** What this task involves **
Look below for the line that has "Cliquez ici pour"; output exactly from it through the line that has "Lieferungen erbringen, sind weiterhin", and leave the pictures out.
BEGIN Material for this exercise
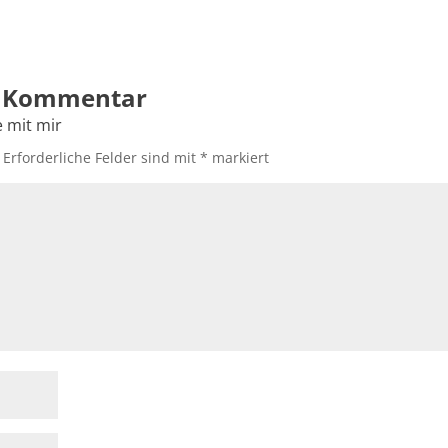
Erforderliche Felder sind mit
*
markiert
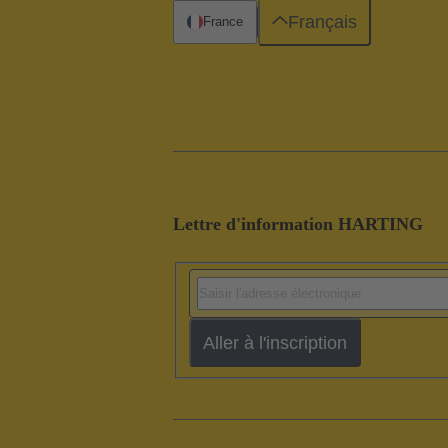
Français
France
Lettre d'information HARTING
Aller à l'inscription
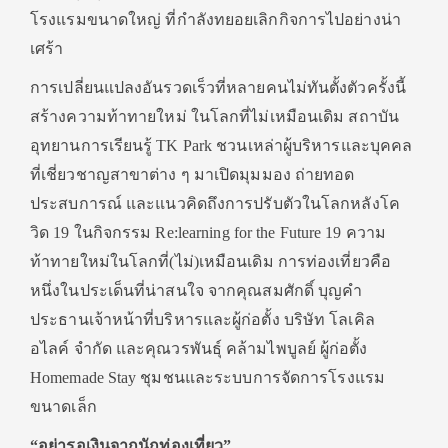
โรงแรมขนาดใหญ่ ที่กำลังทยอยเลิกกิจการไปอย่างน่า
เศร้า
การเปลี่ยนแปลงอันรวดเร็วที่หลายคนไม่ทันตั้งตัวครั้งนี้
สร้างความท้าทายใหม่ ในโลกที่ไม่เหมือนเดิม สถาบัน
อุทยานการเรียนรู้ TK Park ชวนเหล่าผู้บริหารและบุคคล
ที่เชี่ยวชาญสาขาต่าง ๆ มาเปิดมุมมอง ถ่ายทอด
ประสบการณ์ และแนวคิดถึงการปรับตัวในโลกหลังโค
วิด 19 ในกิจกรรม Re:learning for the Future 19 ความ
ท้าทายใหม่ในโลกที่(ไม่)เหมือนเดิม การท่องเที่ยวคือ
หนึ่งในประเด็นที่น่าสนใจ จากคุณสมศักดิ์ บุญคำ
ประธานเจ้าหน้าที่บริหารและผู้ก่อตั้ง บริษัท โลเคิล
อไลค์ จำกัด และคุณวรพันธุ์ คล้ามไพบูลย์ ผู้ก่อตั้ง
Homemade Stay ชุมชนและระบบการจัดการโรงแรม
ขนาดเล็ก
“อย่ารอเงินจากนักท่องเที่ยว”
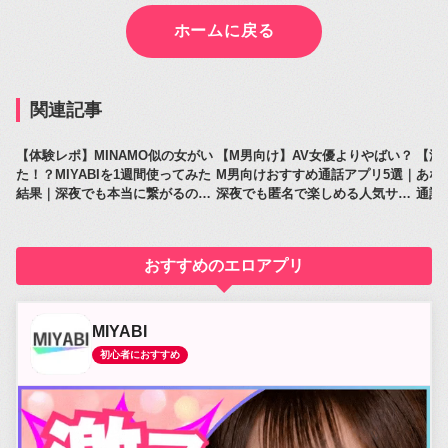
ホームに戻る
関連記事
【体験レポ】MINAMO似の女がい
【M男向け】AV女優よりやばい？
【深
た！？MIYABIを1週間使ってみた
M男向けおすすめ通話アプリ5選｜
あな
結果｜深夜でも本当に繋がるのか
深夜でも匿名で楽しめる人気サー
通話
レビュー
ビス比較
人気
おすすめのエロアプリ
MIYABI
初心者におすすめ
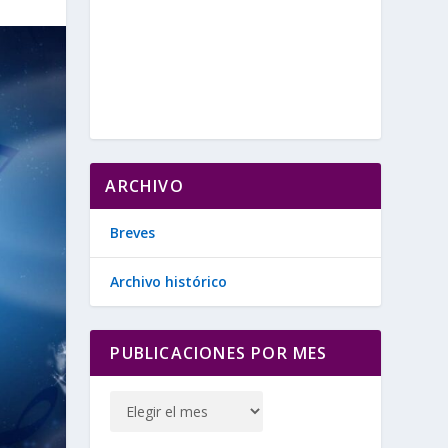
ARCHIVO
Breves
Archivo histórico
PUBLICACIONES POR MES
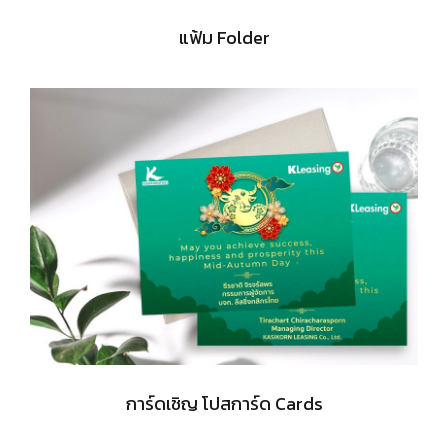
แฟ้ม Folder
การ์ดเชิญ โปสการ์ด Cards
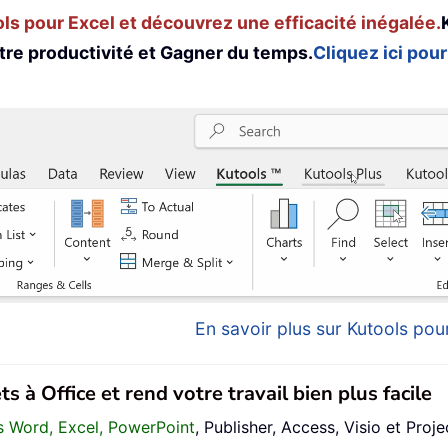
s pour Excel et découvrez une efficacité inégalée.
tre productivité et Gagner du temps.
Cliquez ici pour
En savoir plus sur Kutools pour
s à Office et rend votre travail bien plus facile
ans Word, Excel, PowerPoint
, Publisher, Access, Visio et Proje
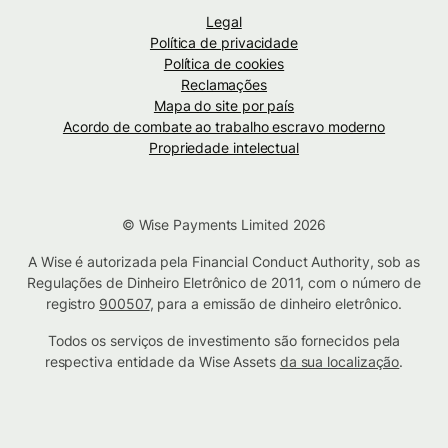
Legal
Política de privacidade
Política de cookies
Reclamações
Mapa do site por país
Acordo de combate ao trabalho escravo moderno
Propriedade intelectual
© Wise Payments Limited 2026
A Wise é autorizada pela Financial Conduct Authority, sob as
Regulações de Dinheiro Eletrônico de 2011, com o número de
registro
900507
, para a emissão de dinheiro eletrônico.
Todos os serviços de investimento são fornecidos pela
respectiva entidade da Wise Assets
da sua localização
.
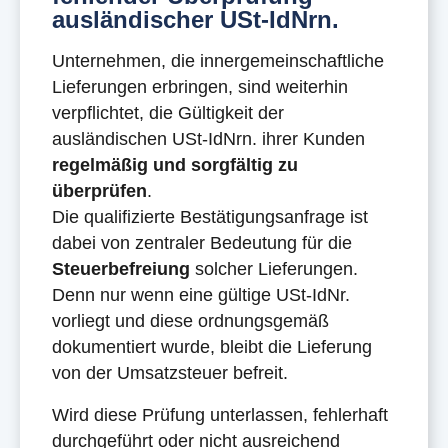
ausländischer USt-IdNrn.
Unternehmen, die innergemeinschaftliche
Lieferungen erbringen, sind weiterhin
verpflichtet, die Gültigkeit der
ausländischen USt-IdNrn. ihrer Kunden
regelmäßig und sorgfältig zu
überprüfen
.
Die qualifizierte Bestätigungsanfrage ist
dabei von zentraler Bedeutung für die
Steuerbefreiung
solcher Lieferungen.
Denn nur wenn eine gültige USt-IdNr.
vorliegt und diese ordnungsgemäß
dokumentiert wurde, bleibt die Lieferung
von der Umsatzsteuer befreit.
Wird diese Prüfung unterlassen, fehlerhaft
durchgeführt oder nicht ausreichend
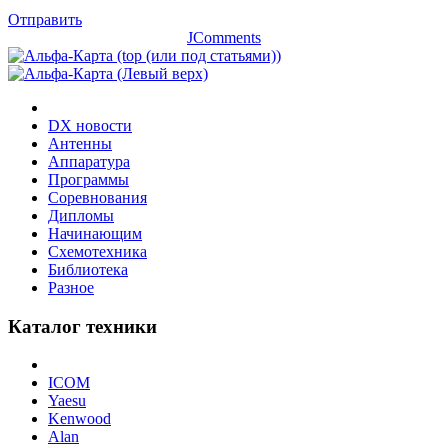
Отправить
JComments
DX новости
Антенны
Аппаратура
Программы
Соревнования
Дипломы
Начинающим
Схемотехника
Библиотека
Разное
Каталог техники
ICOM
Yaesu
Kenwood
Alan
END Material for this exercise
BEGIN Material for this exercise
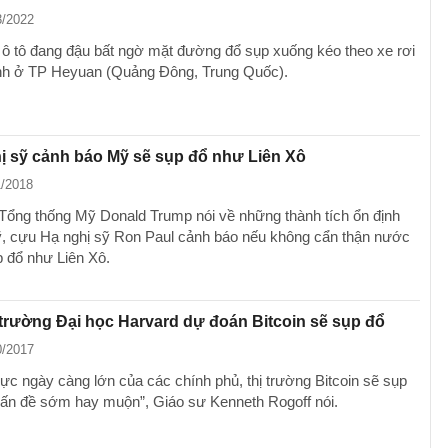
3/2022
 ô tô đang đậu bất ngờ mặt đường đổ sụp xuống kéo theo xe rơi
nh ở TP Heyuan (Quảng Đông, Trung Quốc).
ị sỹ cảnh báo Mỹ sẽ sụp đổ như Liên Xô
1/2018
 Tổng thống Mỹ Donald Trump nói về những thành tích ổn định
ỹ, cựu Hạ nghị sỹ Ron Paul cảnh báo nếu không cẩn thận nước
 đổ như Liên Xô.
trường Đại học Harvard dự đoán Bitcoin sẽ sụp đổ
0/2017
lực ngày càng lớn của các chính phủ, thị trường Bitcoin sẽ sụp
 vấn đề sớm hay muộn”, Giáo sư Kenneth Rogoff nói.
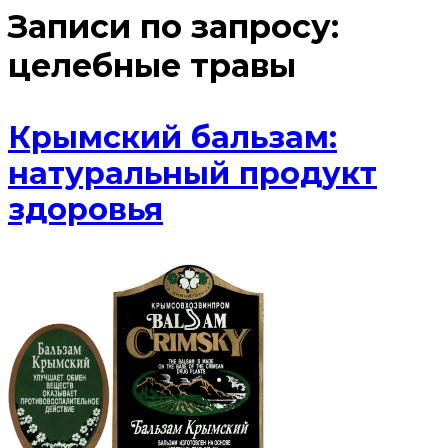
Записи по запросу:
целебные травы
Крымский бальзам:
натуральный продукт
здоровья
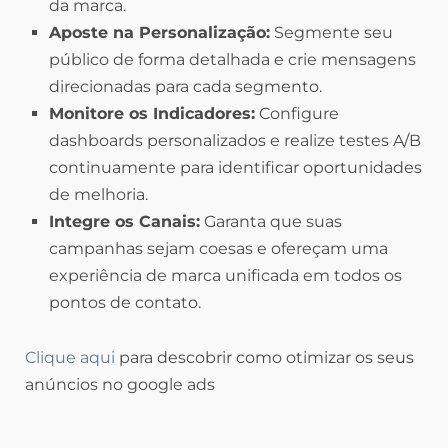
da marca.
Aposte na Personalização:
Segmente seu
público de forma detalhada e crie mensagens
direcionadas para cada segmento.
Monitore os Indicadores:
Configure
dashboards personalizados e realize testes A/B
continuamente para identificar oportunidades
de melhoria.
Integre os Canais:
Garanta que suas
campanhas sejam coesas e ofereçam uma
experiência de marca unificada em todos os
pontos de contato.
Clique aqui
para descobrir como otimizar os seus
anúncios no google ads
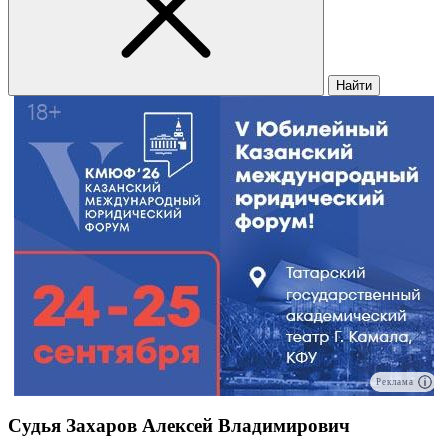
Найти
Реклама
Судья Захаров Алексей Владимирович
END Material for this exercise
** Answer to this exercise **
Cliquez ici pour
En savoir plus sur Kutools pour
s à Office et rend votre travail bien plus facile
ans Word, Excel, PowerPoint
, Publisher, Access, Visio et Proje
Legal
Política de privacidade
Política de cookies
Reclamações
Mapa do site por país
Acordo de combate ao trabalho escravo moderno
Propriedade intelectual
© Wise Payments Limited 2026
A Wise é autorizada pela Financial Conduct Authority, sob as
Regulações de Dinheiro Eletrônico de 2011, com o número de
registro
900507
, para a emissão de dinheiro eletrônico.
Todos os serviços de investimento são fornecidos pela
respectiva entidade da Wise Assets
da sua localização
.
ausländischer USt-IdNrn.
Unternehmen, die innergemeinschaftliche
Lieferungen erbringen, sind weiterhin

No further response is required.